Words like Loaded Pistols. I discovered rhetoric in 2021 and read this book and The Elements of Eloquence which demonstrate the hundreds of literary devices we use to imbue language with flourish to entice or cajole the reader to hurdle over the period at the end of a sentence and sprint through the next, till the end of a tract.
The Sovereign Individual is an older book but foundational reading for web3. As taxpayers, we are customers of the government. At some point, most governments fail to produce enough value to justify the federal vigorish. Defiant citizens dissatisfied with their ROI revolt either by decamping or demanding regime change.

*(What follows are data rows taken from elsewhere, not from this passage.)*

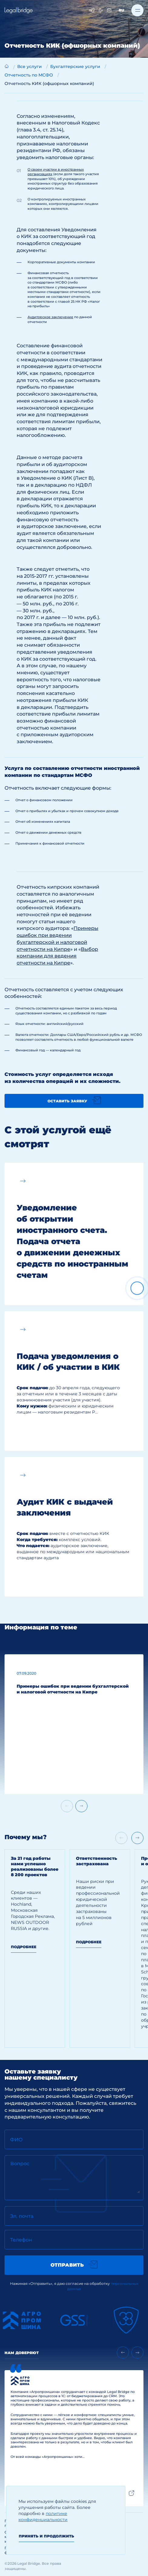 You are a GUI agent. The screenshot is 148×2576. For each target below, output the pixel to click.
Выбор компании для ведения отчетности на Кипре (57, 956)
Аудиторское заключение (50, 317)
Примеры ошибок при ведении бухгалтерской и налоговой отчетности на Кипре (73, 1689)
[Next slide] (81, 1806)
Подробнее (23, 1947)
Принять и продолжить (46, 2536)
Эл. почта (21, 2216)
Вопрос (19, 2163)
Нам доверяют (22, 2352)
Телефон (21, 2240)
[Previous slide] (123, 2352)
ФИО (16, 2139) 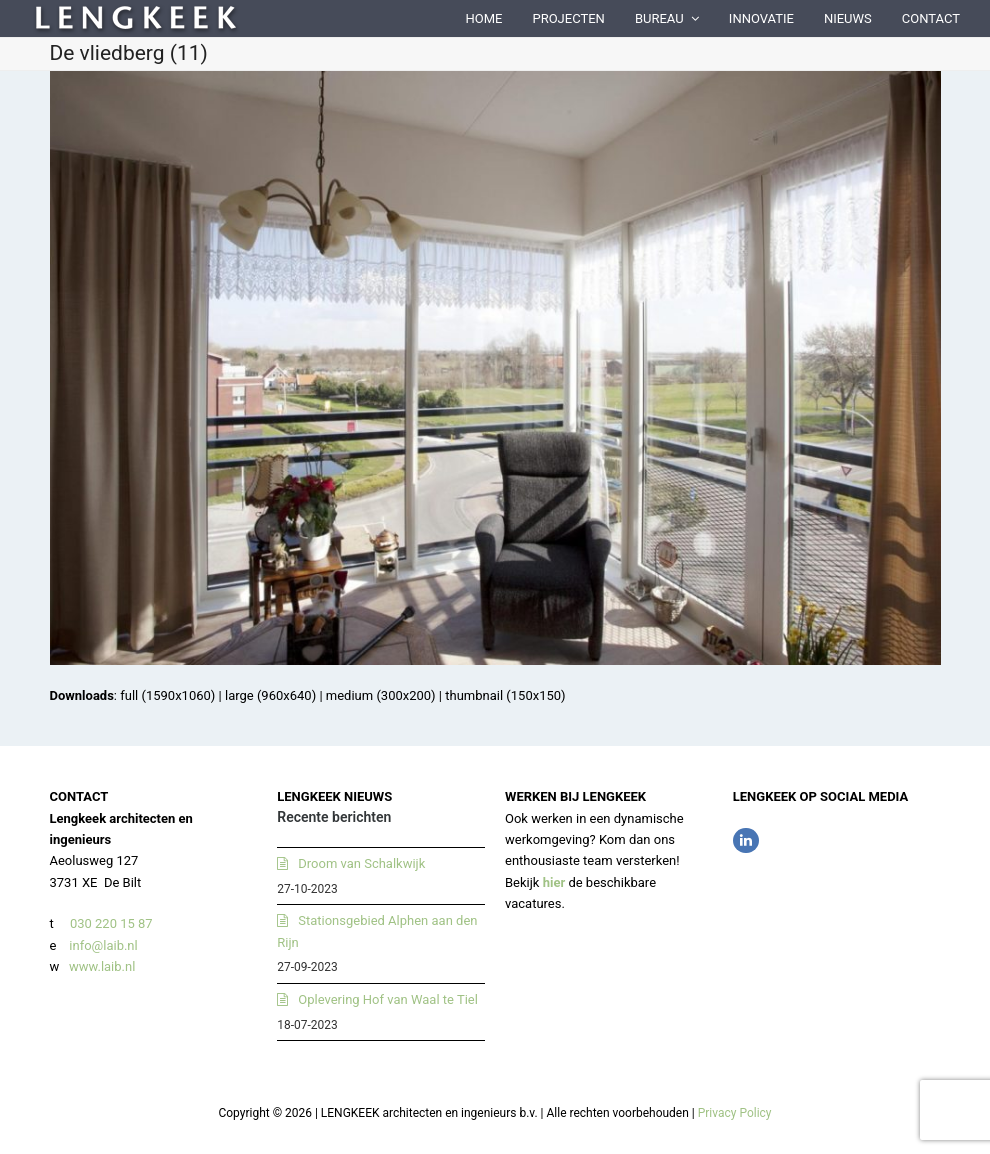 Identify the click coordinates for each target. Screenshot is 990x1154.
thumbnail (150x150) (505, 695)
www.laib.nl (101, 966)
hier (554, 882)
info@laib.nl (103, 945)
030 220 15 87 (111, 923)
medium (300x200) (381, 695)
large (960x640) (270, 695)
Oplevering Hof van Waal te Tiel (388, 999)
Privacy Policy (735, 1113)
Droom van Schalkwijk (361, 863)
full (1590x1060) (167, 695) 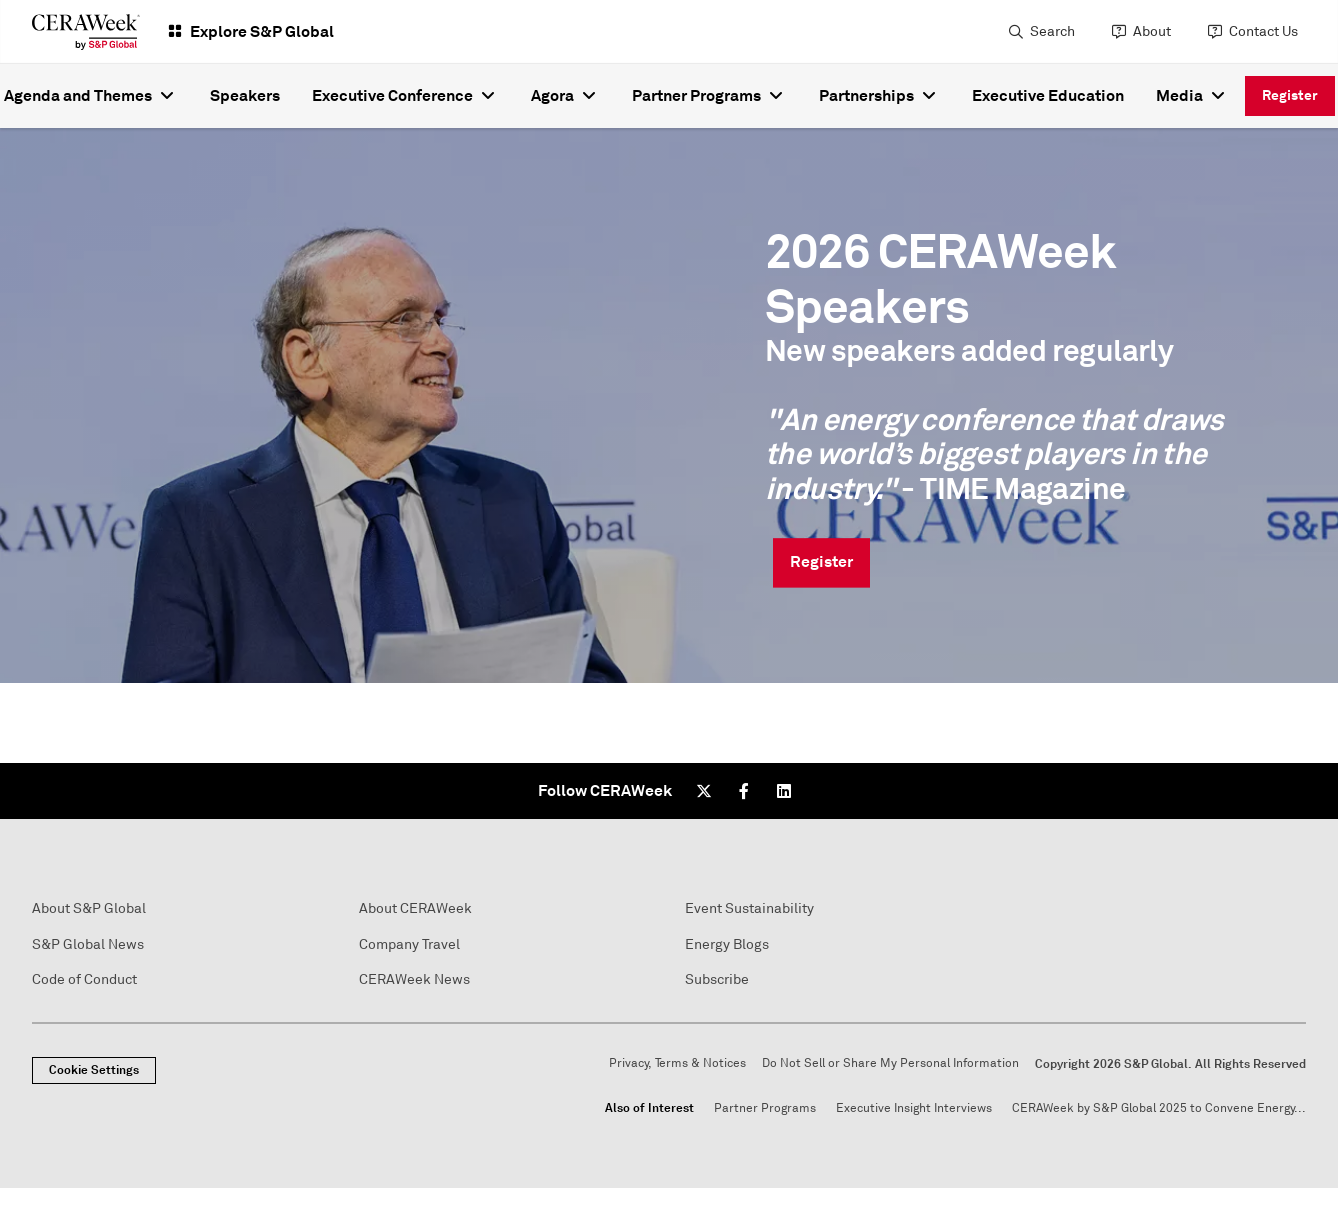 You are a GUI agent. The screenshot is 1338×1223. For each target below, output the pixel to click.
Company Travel (409, 944)
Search (1052, 31)
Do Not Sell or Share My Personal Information (890, 1063)
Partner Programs (765, 1108)
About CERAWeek (415, 908)
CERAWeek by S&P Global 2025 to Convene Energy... (1159, 1108)
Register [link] (821, 562)
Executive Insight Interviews (914, 1108)
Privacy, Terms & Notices (677, 1063)
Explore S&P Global (262, 31)
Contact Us (1263, 31)
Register (1290, 95)
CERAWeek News (414, 979)
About (1152, 31)
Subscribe (717, 979)
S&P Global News (88, 944)
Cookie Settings (94, 1070)
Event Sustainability (749, 908)
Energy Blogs (727, 944)
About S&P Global (89, 908)
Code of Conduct (84, 979) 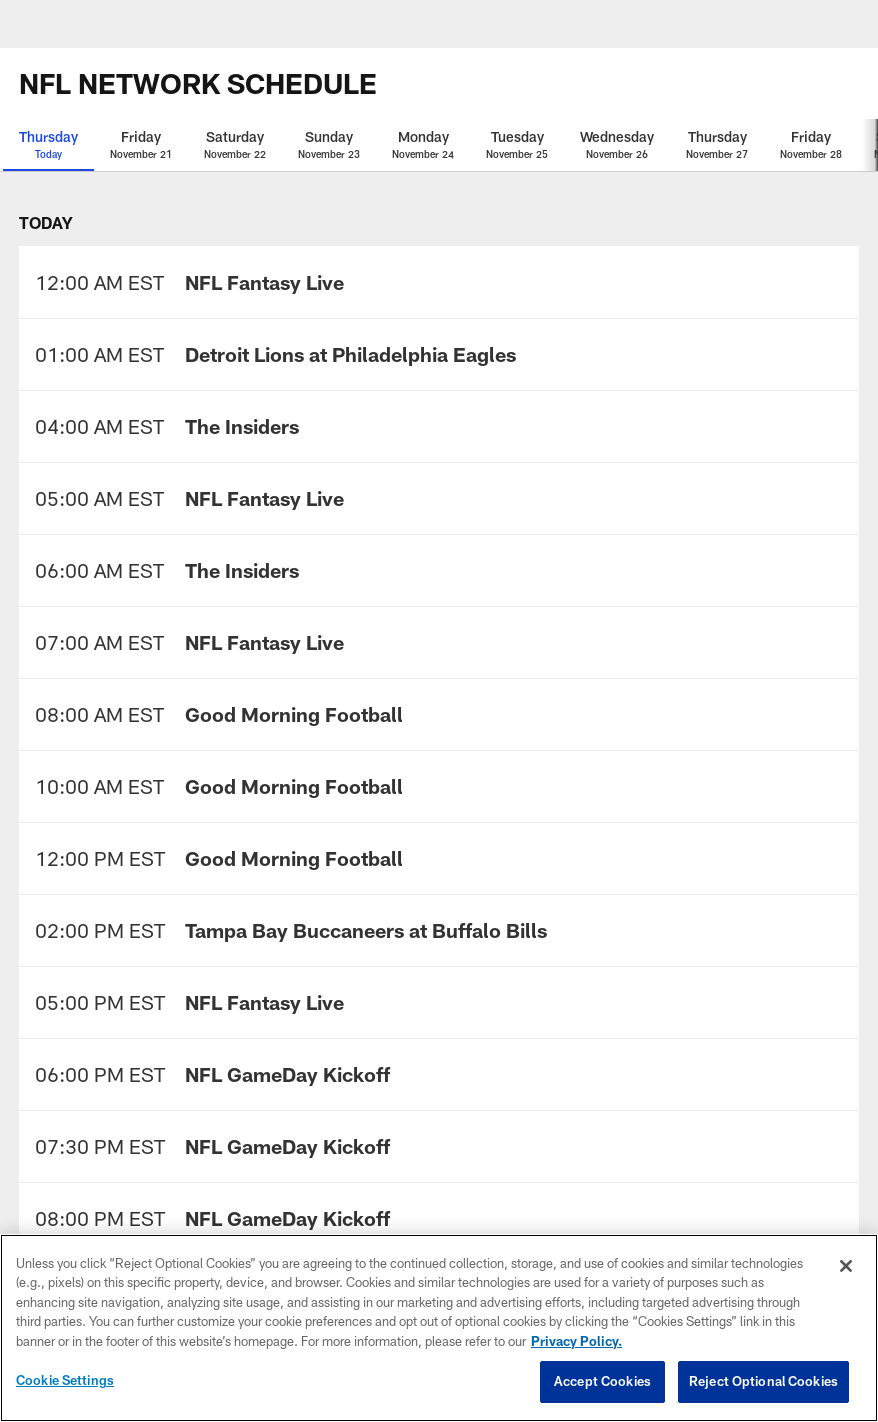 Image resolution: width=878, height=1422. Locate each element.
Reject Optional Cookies (763, 1381)
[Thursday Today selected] (48, 145)
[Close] (846, 1266)
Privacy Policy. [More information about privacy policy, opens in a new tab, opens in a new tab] (576, 1341)
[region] (439, 1328)
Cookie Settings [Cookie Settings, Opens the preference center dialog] (65, 1380)
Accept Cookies (602, 1381) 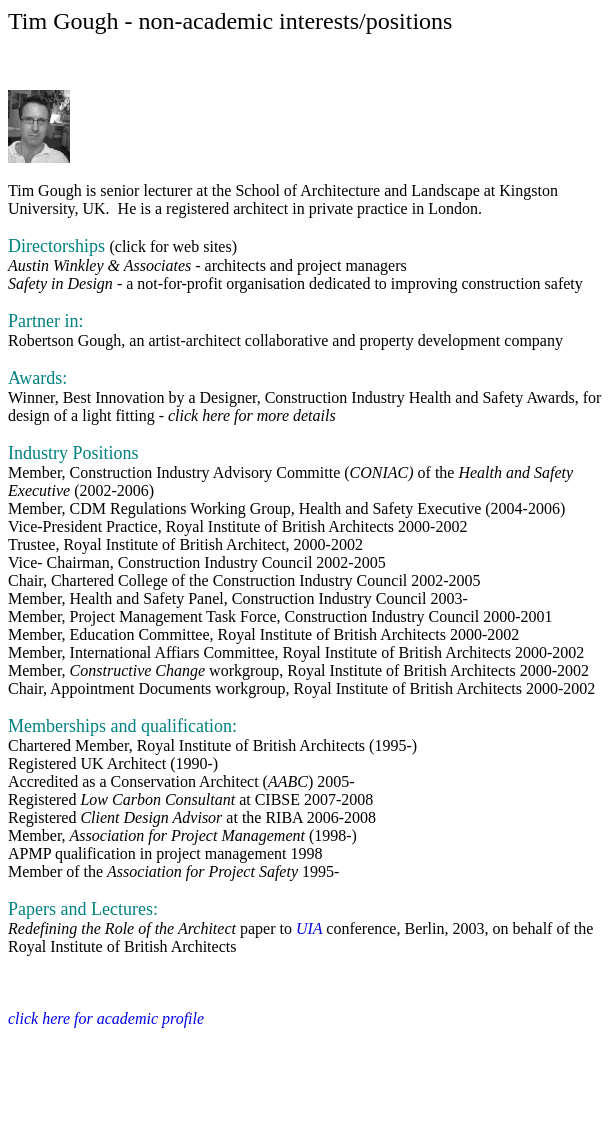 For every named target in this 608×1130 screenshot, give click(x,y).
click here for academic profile (106, 1018)
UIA (311, 928) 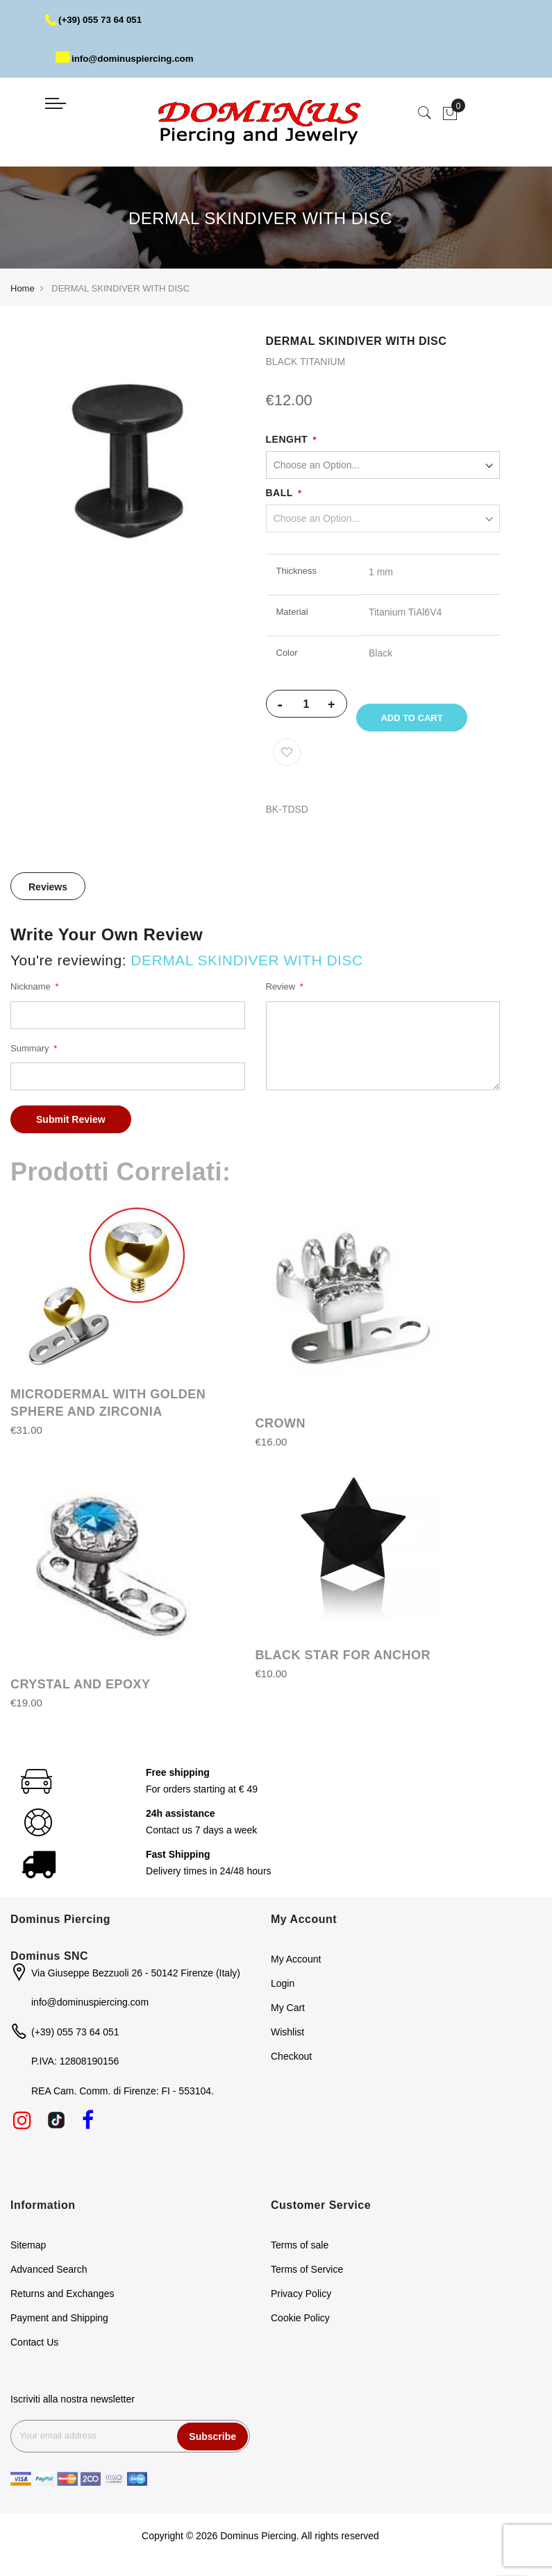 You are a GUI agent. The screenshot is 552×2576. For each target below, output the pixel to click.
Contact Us (34, 2349)
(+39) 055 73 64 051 (96, 19)
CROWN (281, 1431)
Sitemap (28, 2252)
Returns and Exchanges (62, 2301)
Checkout (291, 2063)
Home (22, 288)
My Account (296, 1966)
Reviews (47, 894)
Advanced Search (48, 2276)
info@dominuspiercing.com (128, 58)
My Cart (288, 2014)
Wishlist (287, 2038)
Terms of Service (307, 2276)
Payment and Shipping (59, 2325)
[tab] (47, 894)
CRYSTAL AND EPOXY (80, 1691)
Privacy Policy (301, 2301)
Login (282, 1990)
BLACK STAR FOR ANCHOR (343, 1663)
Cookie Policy (300, 2325)
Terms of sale (299, 2252) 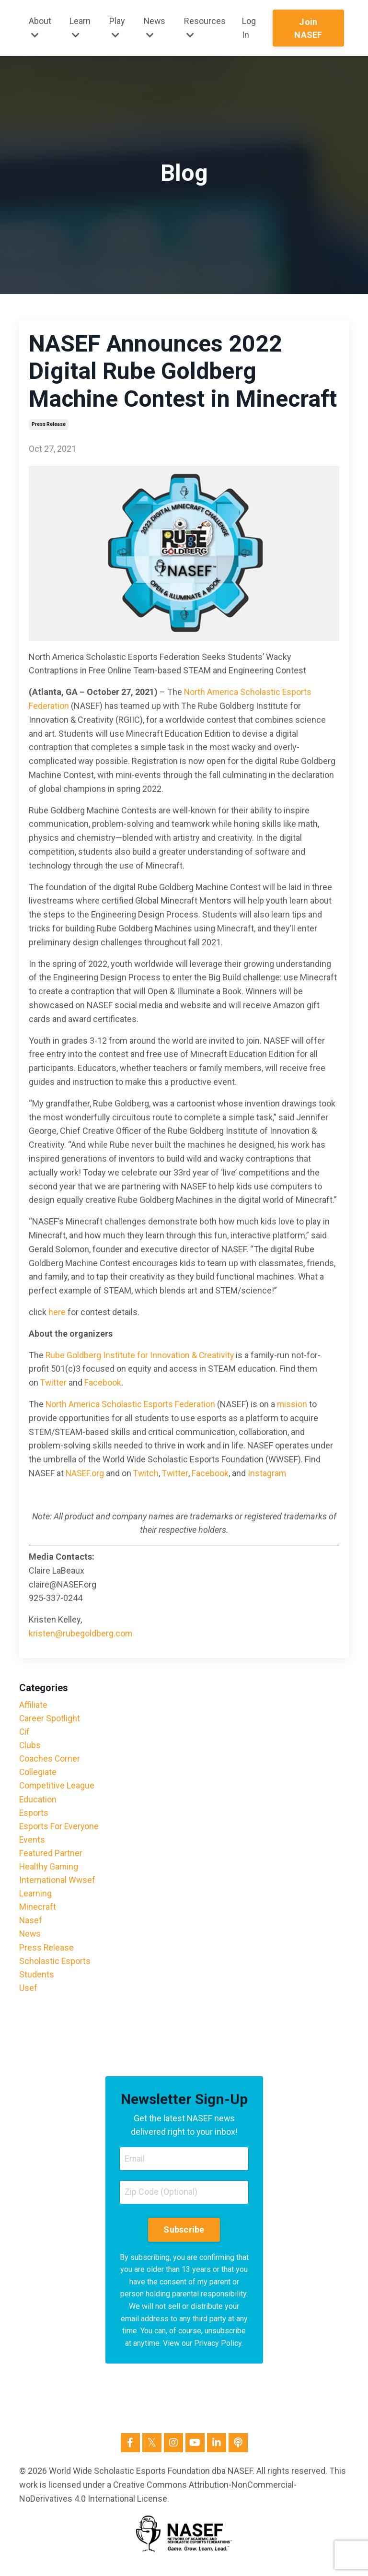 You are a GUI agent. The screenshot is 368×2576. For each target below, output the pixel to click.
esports (34, 1815)
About (40, 27)
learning (35, 1898)
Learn (80, 27)
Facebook (103, 1382)
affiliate (33, 1705)
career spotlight (49, 1719)
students (36, 1981)
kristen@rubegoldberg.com (81, 1633)
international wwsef (57, 1884)
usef (28, 1995)
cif (24, 1732)
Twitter (53, 1382)
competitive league (57, 1788)
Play (117, 27)
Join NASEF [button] (308, 28)
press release (49, 424)
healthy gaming (49, 1870)
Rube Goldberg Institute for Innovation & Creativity (140, 1355)
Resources (205, 27)
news (30, 1939)
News (155, 27)
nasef (31, 1926)
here (57, 1312)
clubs (30, 1746)
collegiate (38, 1774)
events (32, 1843)
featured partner (50, 1857)
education (38, 1801)
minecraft (37, 1912)
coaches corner (50, 1760)
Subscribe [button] (183, 2238)
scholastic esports (55, 1967)
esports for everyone (59, 1829) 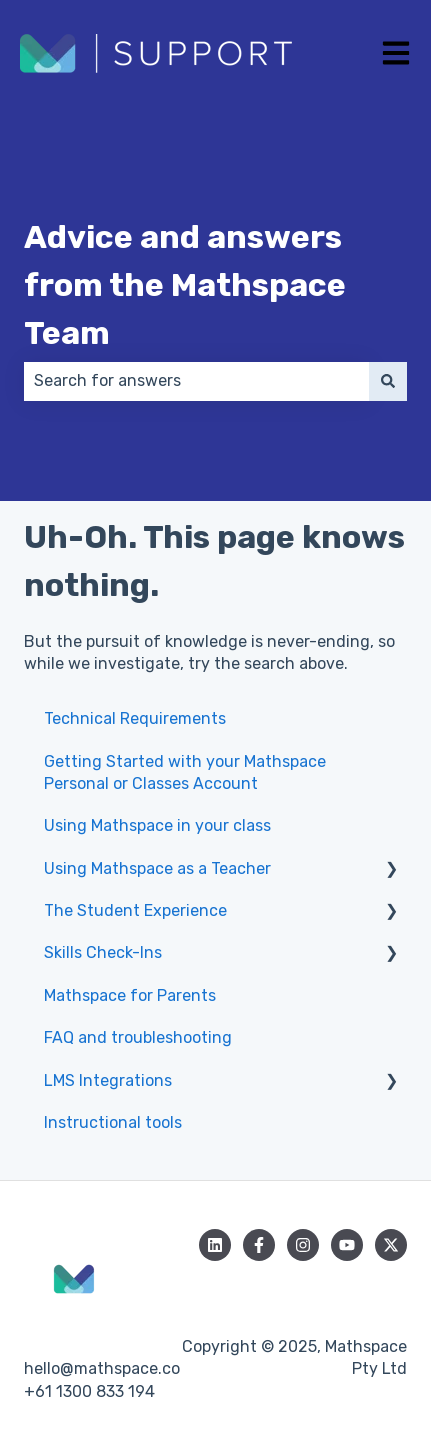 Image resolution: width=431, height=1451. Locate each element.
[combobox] (196, 381)
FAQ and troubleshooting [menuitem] (138, 1037)
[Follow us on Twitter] (391, 1245)
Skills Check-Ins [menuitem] (103, 952)
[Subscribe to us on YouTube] (347, 1245)
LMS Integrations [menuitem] (108, 1080)
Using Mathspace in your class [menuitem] (157, 825)
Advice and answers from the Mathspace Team (185, 285)
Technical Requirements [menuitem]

The Code Breaker relates the history behind CRISPR, a technology that enables biochemists to alter DNA via RNA, and the woman behind the innovation Jennifer Doudna. Walter Isaacson’s profile illuminates the science and history behind mRNA vaccines and poses difficult questions about the future of gene editing.
A Swim in a Pond in the Rain. George Saunders teaches one of the most lauded courses in fiction writing. He recasts his syllabus into this page by page dissection of four of the greatest Russian writers’ short stories, a tour guide illustrating how these geniuses weave wonderful worlds and evoke emotions in few words.
Big Debt Crises and The Changing World Order trace Ray Dalio’s journey to understand macroeconomics throughout history. Dalio’s decades as an investor orient this potentially dry topic into a relatable and actionable guide to how to think about the US’ next 50 years.
How Emotions are Made. Anger doesn’t provoke increased heart rate, flushing of the cheeks, and rage universally. Rather fury is something we define and create in our brains individually. Separately, emotional granularity, possessing an ample lexicon of different feeling-words, forms the essence of effective communication.
Draft No. 4. John McPhee has written for the New Yorker for more than 56 years, authored more than 30 books, taught non-fiction at Princeton, received the Pulitzer, and pioneered the use of fiction-techniques in non-fiction. He narrates how he writes through his work. Stunning.
This is How They Tell Me the World Ends. If you need more motivation to start using a password manager, this is it. Perlroth recounts how the smallest lapses in security snowball into massive international fiascoes and uncovers the clandestine war fought using the same wires that we use to surf the web.
The Order of Time. The Order of Time simplifies quantum relativity with poeticism by relating the science to quotidian experience.
Midnight in Chernobyl the hour-by-hour story of heroism and fecklessness in the face of a history-making disaster. Reads like a spy-thriller.
Engines that Move Markets. Phillipe Laffont tweeted this is one of his two favorite books; Mindset completing the pair. Reminiscent of Carlota Perez’s Technological Revolutions and Financial Capital, Engines that Moves Markets traces the boom and bust cycles of key industries like telephony, trains, and energy on the United States and its financial markets.
A Man for All Markets. Edward Thorpe ran a hugely lucrative hedge fund pricing convertible warrants, developed techniques for beating the house at blackjack and trained a cabal of MIT kids to do the same, derived Black-Scholes’ options pricing formula independently, and spearheaded the use of the Kelly criterion in finance.